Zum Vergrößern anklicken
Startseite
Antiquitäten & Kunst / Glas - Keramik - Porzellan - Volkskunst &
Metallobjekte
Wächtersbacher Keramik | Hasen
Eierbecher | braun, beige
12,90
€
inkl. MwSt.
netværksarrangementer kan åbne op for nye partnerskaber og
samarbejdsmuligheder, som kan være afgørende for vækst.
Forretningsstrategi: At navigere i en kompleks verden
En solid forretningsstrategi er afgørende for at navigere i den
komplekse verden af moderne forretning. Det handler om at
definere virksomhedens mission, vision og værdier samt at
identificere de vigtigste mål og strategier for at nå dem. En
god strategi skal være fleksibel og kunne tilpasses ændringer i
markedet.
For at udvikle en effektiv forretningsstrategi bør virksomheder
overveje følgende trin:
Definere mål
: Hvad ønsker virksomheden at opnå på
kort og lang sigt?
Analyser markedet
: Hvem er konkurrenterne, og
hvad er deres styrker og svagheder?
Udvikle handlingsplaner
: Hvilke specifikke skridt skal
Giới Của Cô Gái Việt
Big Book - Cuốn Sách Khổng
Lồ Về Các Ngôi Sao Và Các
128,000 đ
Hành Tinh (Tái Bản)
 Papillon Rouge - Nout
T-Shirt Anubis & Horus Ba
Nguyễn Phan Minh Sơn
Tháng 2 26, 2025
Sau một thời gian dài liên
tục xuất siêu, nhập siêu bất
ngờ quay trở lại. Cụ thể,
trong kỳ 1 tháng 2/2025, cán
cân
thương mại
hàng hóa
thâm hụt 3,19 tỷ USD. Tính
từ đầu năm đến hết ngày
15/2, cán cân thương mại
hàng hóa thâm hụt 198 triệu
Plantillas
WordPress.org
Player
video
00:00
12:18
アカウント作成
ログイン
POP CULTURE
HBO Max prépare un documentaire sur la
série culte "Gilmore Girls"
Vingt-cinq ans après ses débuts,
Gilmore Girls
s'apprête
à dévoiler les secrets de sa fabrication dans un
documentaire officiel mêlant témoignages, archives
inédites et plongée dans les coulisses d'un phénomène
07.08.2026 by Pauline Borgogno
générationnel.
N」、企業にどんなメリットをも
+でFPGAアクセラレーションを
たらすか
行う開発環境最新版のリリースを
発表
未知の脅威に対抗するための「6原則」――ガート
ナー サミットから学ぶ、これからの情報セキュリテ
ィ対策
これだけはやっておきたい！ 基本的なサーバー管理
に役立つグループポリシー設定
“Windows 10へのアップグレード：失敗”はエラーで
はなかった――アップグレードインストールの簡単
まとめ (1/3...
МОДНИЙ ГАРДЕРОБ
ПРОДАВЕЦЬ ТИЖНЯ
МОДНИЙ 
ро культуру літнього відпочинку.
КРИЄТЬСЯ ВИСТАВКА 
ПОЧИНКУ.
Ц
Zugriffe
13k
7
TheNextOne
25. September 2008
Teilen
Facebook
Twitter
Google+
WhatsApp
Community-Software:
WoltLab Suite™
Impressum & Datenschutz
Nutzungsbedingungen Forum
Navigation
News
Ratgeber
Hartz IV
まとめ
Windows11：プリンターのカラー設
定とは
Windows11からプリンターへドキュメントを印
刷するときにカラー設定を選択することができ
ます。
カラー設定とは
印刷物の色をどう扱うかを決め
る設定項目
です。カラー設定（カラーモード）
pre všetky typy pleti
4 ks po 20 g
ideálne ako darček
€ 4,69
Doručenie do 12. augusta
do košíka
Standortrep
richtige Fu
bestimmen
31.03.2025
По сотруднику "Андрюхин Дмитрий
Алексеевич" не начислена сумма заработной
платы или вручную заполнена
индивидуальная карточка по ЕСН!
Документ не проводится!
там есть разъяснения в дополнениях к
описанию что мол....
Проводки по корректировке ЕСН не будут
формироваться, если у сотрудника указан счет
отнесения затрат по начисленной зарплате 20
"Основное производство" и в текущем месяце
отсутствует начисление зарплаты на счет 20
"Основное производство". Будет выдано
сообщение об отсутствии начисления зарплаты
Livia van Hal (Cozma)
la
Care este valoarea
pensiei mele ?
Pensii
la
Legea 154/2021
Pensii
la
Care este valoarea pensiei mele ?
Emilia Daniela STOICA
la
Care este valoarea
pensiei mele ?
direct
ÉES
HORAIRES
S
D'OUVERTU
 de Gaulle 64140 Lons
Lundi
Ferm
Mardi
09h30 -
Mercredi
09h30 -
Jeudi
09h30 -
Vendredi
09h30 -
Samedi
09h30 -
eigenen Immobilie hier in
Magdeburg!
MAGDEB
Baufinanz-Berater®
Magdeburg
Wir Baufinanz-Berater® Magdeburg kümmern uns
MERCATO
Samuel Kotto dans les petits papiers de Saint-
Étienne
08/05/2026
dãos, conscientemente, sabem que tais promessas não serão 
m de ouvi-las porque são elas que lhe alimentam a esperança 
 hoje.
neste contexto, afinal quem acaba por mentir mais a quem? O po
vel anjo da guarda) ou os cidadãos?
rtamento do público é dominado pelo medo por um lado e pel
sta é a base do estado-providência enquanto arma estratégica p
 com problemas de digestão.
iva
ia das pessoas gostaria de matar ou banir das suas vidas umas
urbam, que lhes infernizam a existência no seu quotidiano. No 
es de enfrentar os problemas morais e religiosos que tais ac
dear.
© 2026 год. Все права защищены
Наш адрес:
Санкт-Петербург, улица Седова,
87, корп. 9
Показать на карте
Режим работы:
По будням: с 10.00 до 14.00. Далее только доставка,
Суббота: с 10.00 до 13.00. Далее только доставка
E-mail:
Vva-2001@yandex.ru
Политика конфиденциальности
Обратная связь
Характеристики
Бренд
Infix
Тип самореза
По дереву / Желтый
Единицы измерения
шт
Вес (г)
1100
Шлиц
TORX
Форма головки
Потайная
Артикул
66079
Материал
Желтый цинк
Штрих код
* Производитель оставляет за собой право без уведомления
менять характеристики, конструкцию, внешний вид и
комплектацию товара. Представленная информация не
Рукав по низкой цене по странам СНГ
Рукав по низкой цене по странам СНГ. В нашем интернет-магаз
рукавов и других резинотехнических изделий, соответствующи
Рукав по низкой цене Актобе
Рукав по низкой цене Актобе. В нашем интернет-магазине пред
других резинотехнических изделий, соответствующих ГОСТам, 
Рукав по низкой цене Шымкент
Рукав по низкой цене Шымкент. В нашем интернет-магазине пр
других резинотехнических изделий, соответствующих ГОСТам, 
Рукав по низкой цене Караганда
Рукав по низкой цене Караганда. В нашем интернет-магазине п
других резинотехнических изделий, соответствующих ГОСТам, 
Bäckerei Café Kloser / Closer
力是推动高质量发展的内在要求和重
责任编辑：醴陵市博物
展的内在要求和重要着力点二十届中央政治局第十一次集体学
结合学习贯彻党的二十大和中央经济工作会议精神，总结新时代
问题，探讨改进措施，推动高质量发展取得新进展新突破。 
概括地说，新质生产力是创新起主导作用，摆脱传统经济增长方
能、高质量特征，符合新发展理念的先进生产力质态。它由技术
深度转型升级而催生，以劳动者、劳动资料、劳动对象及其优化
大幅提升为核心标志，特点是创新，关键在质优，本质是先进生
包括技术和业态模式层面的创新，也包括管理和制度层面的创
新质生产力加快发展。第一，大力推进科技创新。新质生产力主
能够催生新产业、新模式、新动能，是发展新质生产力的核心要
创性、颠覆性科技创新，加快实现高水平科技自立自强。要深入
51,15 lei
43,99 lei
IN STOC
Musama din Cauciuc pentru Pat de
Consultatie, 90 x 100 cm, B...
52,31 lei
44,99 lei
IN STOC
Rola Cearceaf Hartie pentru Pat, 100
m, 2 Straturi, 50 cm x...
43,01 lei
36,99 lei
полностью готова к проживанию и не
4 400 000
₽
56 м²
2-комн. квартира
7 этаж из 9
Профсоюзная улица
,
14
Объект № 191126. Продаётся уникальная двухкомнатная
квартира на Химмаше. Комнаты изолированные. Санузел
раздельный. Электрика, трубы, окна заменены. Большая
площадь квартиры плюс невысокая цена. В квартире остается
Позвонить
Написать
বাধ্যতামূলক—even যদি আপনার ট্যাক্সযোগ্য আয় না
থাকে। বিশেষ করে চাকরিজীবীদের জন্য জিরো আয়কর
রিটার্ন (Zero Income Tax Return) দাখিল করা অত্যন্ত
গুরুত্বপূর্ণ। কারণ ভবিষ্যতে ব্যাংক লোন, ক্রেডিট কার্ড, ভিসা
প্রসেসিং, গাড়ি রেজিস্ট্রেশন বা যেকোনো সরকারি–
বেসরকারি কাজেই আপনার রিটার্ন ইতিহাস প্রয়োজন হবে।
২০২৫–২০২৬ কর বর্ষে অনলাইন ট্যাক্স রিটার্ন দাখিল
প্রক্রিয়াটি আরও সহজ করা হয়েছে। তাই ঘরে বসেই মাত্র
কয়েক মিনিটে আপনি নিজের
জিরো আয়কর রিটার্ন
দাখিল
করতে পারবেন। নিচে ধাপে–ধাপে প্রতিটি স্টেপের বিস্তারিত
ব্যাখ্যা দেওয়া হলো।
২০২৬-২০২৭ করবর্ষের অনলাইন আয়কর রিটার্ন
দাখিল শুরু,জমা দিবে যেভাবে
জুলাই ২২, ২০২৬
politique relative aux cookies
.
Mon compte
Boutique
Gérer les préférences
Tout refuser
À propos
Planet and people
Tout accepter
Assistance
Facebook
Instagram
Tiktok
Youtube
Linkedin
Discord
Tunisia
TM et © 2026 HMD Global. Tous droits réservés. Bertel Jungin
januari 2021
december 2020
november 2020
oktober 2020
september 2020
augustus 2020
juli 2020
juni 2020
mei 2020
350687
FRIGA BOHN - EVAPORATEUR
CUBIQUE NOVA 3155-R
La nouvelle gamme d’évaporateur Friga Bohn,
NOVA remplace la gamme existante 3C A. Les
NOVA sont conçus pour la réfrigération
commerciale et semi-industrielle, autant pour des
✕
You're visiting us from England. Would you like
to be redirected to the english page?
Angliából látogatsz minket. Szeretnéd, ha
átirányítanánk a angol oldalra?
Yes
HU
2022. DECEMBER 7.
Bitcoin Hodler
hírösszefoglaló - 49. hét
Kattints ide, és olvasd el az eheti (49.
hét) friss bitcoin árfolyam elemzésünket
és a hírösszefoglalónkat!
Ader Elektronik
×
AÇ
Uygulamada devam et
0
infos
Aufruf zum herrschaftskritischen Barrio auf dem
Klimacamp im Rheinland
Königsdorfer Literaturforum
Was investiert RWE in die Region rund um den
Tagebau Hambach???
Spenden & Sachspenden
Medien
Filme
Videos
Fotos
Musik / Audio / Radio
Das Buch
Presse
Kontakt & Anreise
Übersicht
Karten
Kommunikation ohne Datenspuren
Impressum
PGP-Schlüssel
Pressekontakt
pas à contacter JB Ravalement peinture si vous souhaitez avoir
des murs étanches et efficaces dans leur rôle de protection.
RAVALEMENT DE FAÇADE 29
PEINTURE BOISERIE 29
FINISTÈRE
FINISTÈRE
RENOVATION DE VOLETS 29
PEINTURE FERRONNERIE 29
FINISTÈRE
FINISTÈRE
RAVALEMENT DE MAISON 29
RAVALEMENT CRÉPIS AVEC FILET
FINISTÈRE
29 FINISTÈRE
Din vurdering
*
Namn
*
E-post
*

* * * * *

Reproduce every line of the listing above in which the string "нашем" appears.

> _ANSWER FOR THE TASK_:
Рукав по низкой цене по странам СНГ. В нашем интернет-магаз
Рукав по низкой цене Актобе. В нашем интернет-магазине пред
Рукав по низкой цене Шымкент. В нашем интернет-магазине пр
Рукав по низкой цене Караганда. В нашем интернет-магазине п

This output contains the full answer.